For over 10 years, I’ve listened to Skillet sing about voluntary salvation.

But this song’s cries to “rebel’’ against the “power state’’ felt like an allusion to something far more radical: the theology of “Dominionism.’’ This strain of Christianity teaches that “God has called conservative Christians to exercise dominion over society by taking control of political and cultural institutions,’’ according to social justice research center Political Research Associates. In other words, it’s the opposite of church-state separation — and you can see it in the rise of politicians like Marjorie Taylor Greene and Lauren Boebert (who called the separation of church and state “junk’’) and many Christian religious leaders.

Cooper has always talked about “standing up for what you believe in’’ — which, according to comments he made to Christian outlet CBN News this year, is the message of the song “Dominion.’’ But in the past few years, he’s also begun talking more about Donald Trump, the evils of “liberal Christianity,’’ and the need for Christians to “fight’’ against “anti-Dominionism.’’ As the SoulFest crowd chanted lyrics like “Revolution from within/ Let the kingdom reign begin,’’ “Dominion’’ seemed to me like a battle cry for a more militant method of salvation.

The band moved to their closing song, “The Resistance.’’ Its final lyrics “it’s our resistance, you can’t resist us’’ echoed across the now-darkened mountains.

I searched the crowd for expressions that shared my concern, but I was the only person I could see who had stopped singing along.
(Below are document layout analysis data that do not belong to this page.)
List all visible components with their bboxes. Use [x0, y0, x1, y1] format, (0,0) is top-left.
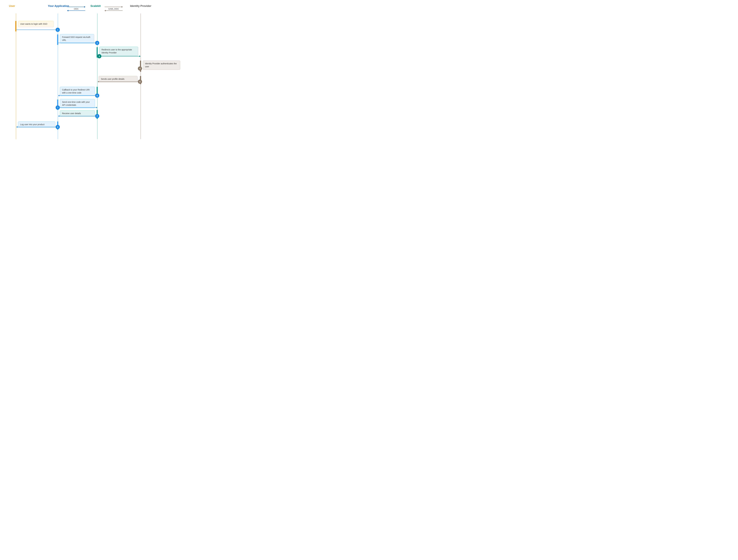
arrow-step5	[98, 81, 140, 82]
step-circle-6: 6	[95, 93, 99, 98]
arrow-step2	[58, 43, 97, 43]
step-circle-8: 8	[56, 125, 60, 129]
vbar-step1-user	[15, 21, 16, 31]
arrow-step6	[58, 95, 97, 96]
step-circle-4: 4	[138, 66, 142, 71]
protocol-oidc: OIDC	[67, 7, 85, 11]
step-circle-3: 3	[97, 54, 101, 58]
diagram-container: User Your Application Scalekit Identity …	[0, 0, 186, 144]
msg-step1: User wants to login with SSO	[18, 21, 54, 27]
protocol-saml-oidc: SAML,OIDC	[105, 7, 122, 11]
arrow-step7b	[58, 116, 97, 116]
vline-scalekit	[97, 13, 97, 139]
step-circle-7b: 7	[95, 114, 99, 118]
arrow-step8	[16, 127, 58, 127]
arrow-step7a	[58, 107, 97, 108]
arrow-step3	[98, 56, 140, 56]
arrow-step1	[16, 30, 58, 30]
step-circle-2: 2	[95, 41, 99, 45]
vbar-step2-app	[57, 34, 58, 45]
msg-step2: Forward SSO request via Auth URL	[60, 34, 94, 43]
vline-app	[58, 13, 58, 139]
msg-step7a: Send one-time code with your API credent…	[60, 99, 95, 108]
msg-step6: Callback to your Redirect URI with a one…	[60, 87, 95, 96]
step-circle-5: 5	[138, 79, 142, 84]
col-header-user: User	[9, 4, 15, 8]
msg-step4: Identity Provider authenticates the user	[143, 61, 180, 70]
msg-step3: Redirects user to the appropriate Identi…	[99, 47, 138, 56]
step-circle-1: 1	[56, 28, 60, 32]
step-circle-7a: 7	[56, 105, 60, 110]
col-header-idp: Identity Provider	[130, 4, 151, 8]
col-header-app: Your Application	[48, 4, 69, 8]
col-header-scalekit: Scalekit	[90, 4, 101, 8]
msg-step7b: Receive user details	[60, 110, 95, 117]
msg-step5: Sends user profile details	[99, 76, 137, 82]
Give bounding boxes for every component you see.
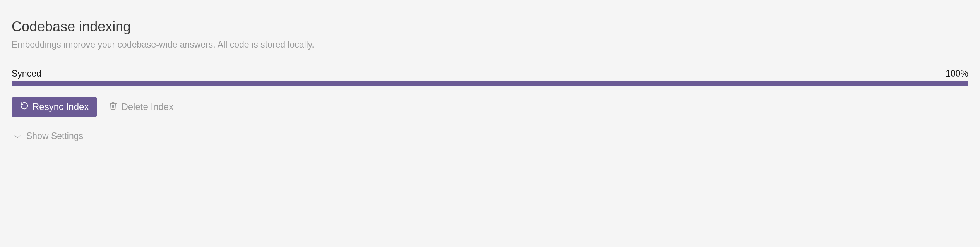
show-settings-toggle[interactable]: Show Settings <box>12 131 83 141</box>
delete-button[interactable]: Delete Index <box>109 101 173 113</box>
resync-button[interactable]: Resync Index <box>12 97 97 117</box>
actions-row: Resync Index Delete Index <box>12 97 968 117</box>
refresh-icon <box>20 101 29 112</box>
progress-bar <box>12 81 968 86</box>
resync-button-label: Resync Index <box>33 101 89 112</box>
page-subtitle: Embeddings improve your codebase-wide an… <box>12 39 968 50</box>
status-percent: 100% <box>946 69 968 79</box>
trash-icon <box>109 101 117 113</box>
show-settings-label: Show Settings <box>26 131 83 141</box>
delete-button-label: Delete Index <box>121 101 173 112</box>
chevron-down-icon <box>14 131 21 141</box>
page-title: Codebase indexing <box>12 19 968 35</box>
status-label: Synced <box>12 69 41 79</box>
status-row: Synced 100% <box>12 69 968 79</box>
I became newly aware of just how many thousands of people I was squeezed between, and tried to contort my angered expression into something safer.

Driving home that night, I replayed older Skillet songs to make sense of a band I used to love.

My favorite song of theirs is “Awake and Alive,’’ which I’d always seen as an anthem of overcoming. “It’s getting harder to stay awake/ And my strength is fading fast,’’ the second verse starts. “You [God] breathe into me at last/ I’m awake and alive,’’ it ends.

I thought back to the suicide prevention panel that started off the festival’s final day — to the number of times speakers had told us that God was the only thing they could, and should, hold on to when the world was closing in on them.

It came to seem like no coincidence that the festival’s final, most-anticipated act was a band that married that open-wound vulnerability with a call for radical obedience.

A savvy, confessional-filled Christian metal show is far more likely to sell modern audiences on the hope and radicalism of conservative evangelicalism than a church choir.

That’s the allure of a Christian music festival like SoulFest — and, perhaps, also the danger.